### Assignment
Every line from the start of the entries up to and including the one bearing "(bảo vệ bề mặt cố định như mặt" must be printed verbatim, without the pictures.

### Dataset extract
__________

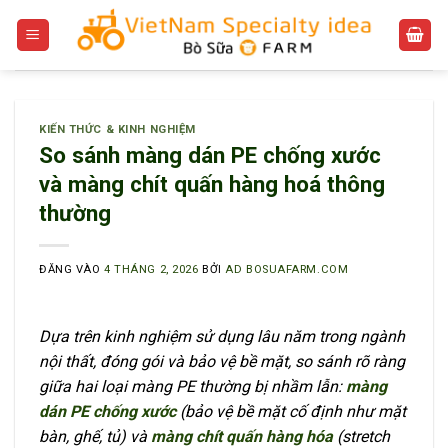
Bỏ
qua
nội
dung
KIẾN THỨC & KINH NGHIỆM
So sánh màng dán PE chống xước
và màng chít quấn hàng hoá thông
thường
ĐĂNG VÀO
4 THÁNG 2, 2026
BỞI
AD BOSUAFARM.COM
Dựa trên kinh nghiệm sử dụng lâu năm trong ngành
nội thất, đóng gói và bảo vệ bề mặt, so sánh rõ ràng
giữa hai loại màng PE thường bị nhầm lẫn:
màng
dán PE chống xước
(bảo vệ bề mặt cố định như mặt
bàn, ghế, tủ) và
màng chít quấn hàng hóa
(stretch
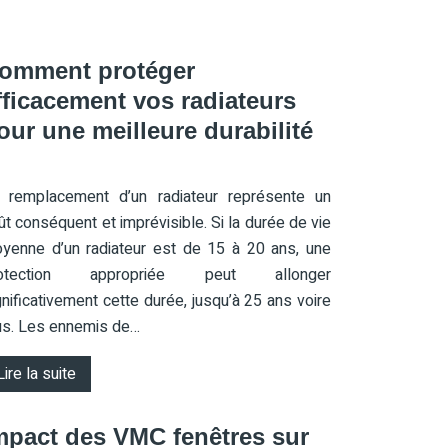
omment protéger
fficacement vos radiateurs
our une meilleure durabilité
 remplacement d’un radiateur représente un
ût conséquent et imprévisible. Si la durée de vie
yenne d’un radiateur est de 15 à 20 ans, une
rotection appropriée peut allonger
gnificativement cette durée, jusqu’à 25 ans voire
us. Les ennemis de…
Lire la suite
mpact des VMC fenêtres sur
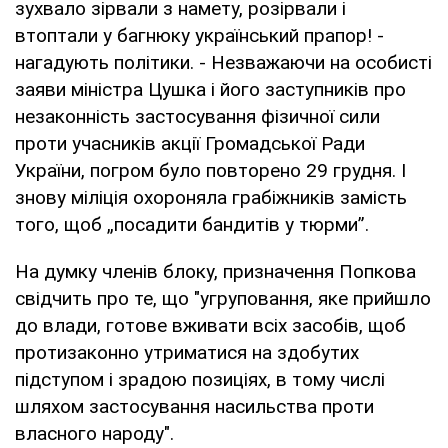
зухвало зірвали з намету, розірвали і
втоптали у багнюку український прапор! -
нагадують політики. - Незважаючи на особисті
заяви міністра Цушка і його заступників про
незаконність застосування фізичної сили
проти учасників акції Громадської Ради
України, погром було повторено 29 грудня. І
знову міліція охороняла грабіжників замість
того, щоб „посадити бандитів у тюрми”.
На думку членів блоку, призначення Попкова
свідчить про те, що "угруповання, яке прийшло
до влади, готове вживати всіх засобів, щоб
протизаконно утриматися на здобутих
підступом і зрадою позиціях, в тому числі
шляхом застосування насильства проти
власного народу".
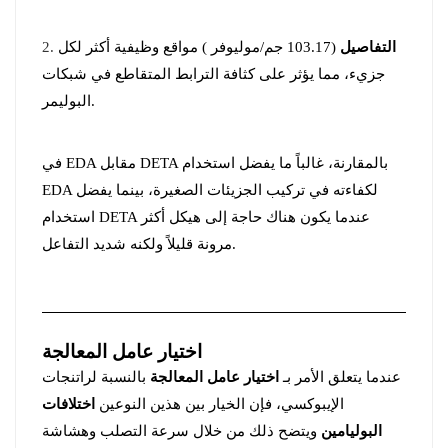
التفاصيل
(
103.17 جم/مول
يوفر ) مواقع وظيفية أكثر لكل
2.
جزيء، مما يؤثر على كثافة الترابط المتقاطع في شبكات
البوليمر.
بالمقارنة، غالباً ما يفضل استخدام
EDA مقابل DETA
في
EDA لكفاءته في تركيب الجزيئات الصغيرة، بينما يفضل
استخدام DETA عندما يكون هناك حاجة إلى هيكل أكثر
مرونة قليلاً ولكنه شديد التفاعل.
اختيار عامل المعالجة
عندما يتعلق الأمر بـ
اختيار عامل المعالجة
بالنسبة لراتنجات
الإيبوكسي، فإن الخيار بين هذين النوعين
اختلافات
البوليامين
ويتضح ذلك من خلال سرعة التصلب وهشاشة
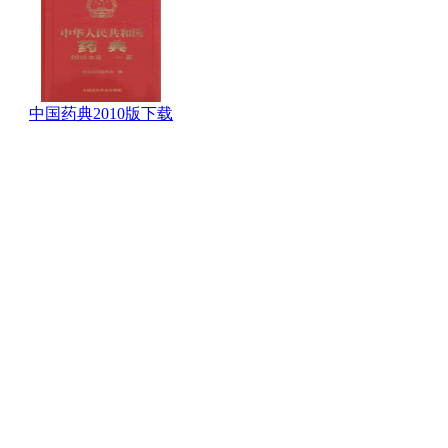
中国药典2010版下载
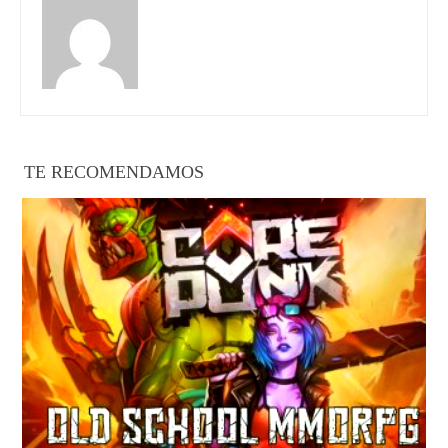
TE RECOMENDAMOS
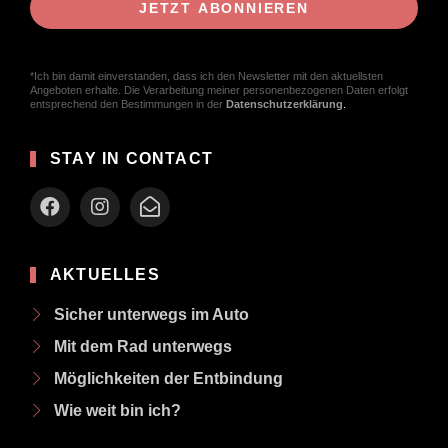
*Ich bin damit einverstanden, dass ich den Newsletter mit den aktuellsten
Angeboten erhalte. Die Verarbeitung meiner personenbezogenen Daten erfolgt
entsprechend den Bestimmungen in der
Datenschutzerklärung
.
STAY IN CONTACT
AKTUELLES
Sicher unterwegs im Auto
Mit dem Rad unterwegs
Möglichkeiten der Entbindung
Wie weit bin ich?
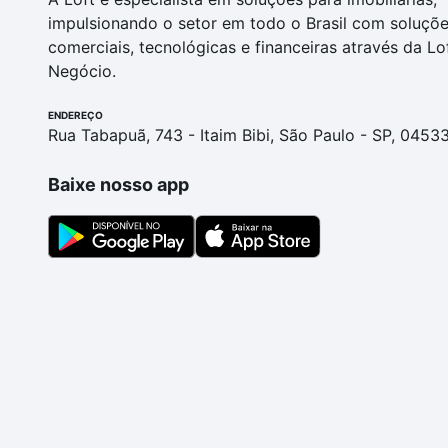
impulsionando o setor em todo o Brasil com soluçõ
comerciais, tecnológicas e financeiras através da Lo
Negócio.
ENDEREÇO
Rua Tabapuã, 743 - Itaim Bibi, São Paulo - SP, 0453
Baixe nosso app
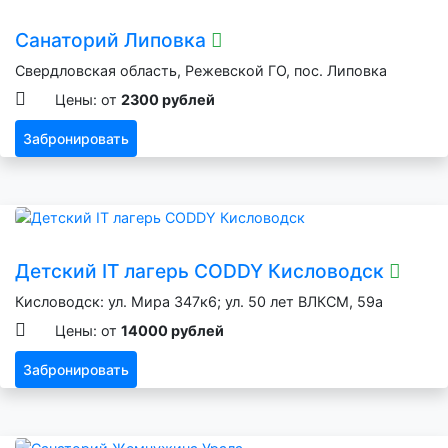
Санаторий Липовка
Свердловская область, Режевской ГО, пос. Липовка
Цены: от
2300 рублей
Забронировать
Детский IT лагерь CODDY Кисловодск
Кисловодск: ул. Мира 347к6; ул. 50 лет ВЛКСМ, 59а
Цены: от
14000 рублей
Забронировать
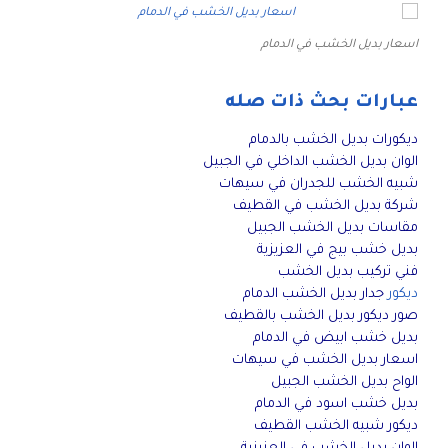
اسعار بديل الخشب في الدمام
عبارات بحث ذات صله
ديكورات بديل الخشب بالدمام
الوان بديل الخشب الداخلي في الجبيل
شبيه الخشب للجدران في سيهات
شركة بديل الخشب في القطيف
مقاسات بديل الخشب الجبيل
بديل خشب بيج في العزيزية
فني تركيب بديل الخشب
ديكور
جدار بديل الخشب الدمام
صور ديكور بديل الخشب بالقطيف
بديل خشب ابيض في الدمام
اسعار بديل الخشب في سيهات
الواح بديل الخشب الجبيل
بديل خشب اسود في الدمام
ديكور شبيه الخشب القطيف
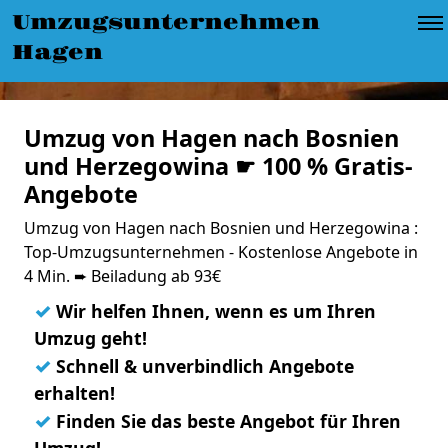
Umzugsunternehmen
Hagen
Umzug von Hagen nach Bosnien
und Herzegowina ☛ 100 % Gratis-
Angebote
Umzug von Hagen nach Bosnien und Herzegowina :
Top-Umzugsunternehmen - Kostenlose Angebote in
4 Min. ➨ Beiladung ab 93€
✓
Wir helfen Ihnen, wenn es um Ihren
Umzug geht!
✓
Schnell & unverbindlich Angebote
erhalten!
✓
Finden Sie das beste Angebot für Ihren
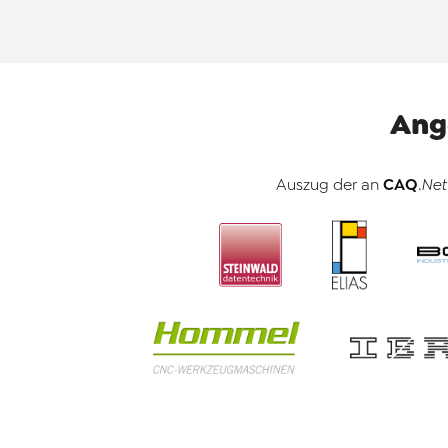
Ang
CAQ
Auszug der an
.Net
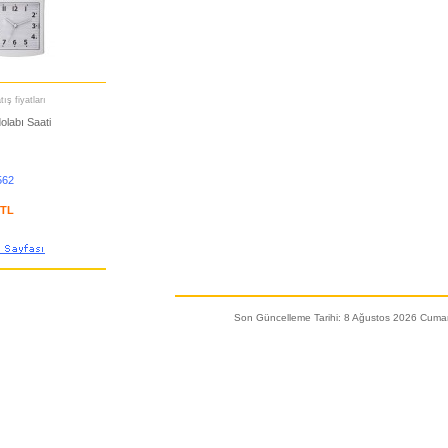
ış fiyatları
olabı Saati
562
 TL
Son Güncelleme Tarihi: 8 Ağustos 2026 Cumar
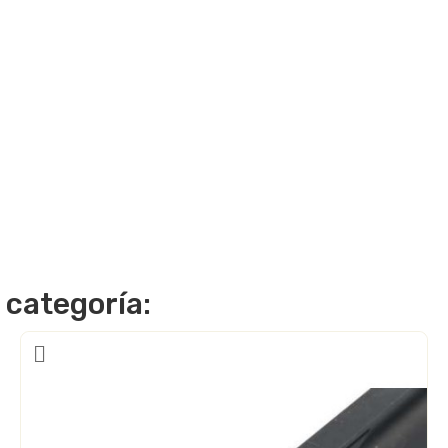
 categoría:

__________

### Exercise response
Bỏ
qua
nội
dung
KIẾN THỨC & KINH NGHIỆM
So sánh màng dán PE chống xước
và màng chít quấn hàng hoá thông
thường
ĐĂNG VÀO
4 THÁNG 2, 2026
BỞI
AD BOSUAFARM.COM
Dựa trên kinh nghiệm sử dụng lâu năm trong ngành
nội thất, đóng gói và bảo vệ bề mặt, so sánh rõ ràng
giữa hai loại màng PE thường bị nhầm lẫn:
màng
dán PE chống xước
(bảo vệ bề mặt cố định như mặt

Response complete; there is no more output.